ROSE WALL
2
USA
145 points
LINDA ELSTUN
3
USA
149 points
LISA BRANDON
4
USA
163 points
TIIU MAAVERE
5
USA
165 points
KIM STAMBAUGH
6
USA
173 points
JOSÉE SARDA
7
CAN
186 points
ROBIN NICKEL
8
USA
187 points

### Exercise requirements
What you return should match the data character for character.

### Output below
ROSE WALL
2
USA
145 points
LINDA ELSTUN
3
USA
149 points
LISA BRANDON
4
USA
163 points
TIIU MAAVERE
5
USA
165 points
KIM STAMBAUGH
6
USA
173 points
JOSÉE SARDA
7
CAN
186 points
ROBIN NICKEL
8
USA
187 points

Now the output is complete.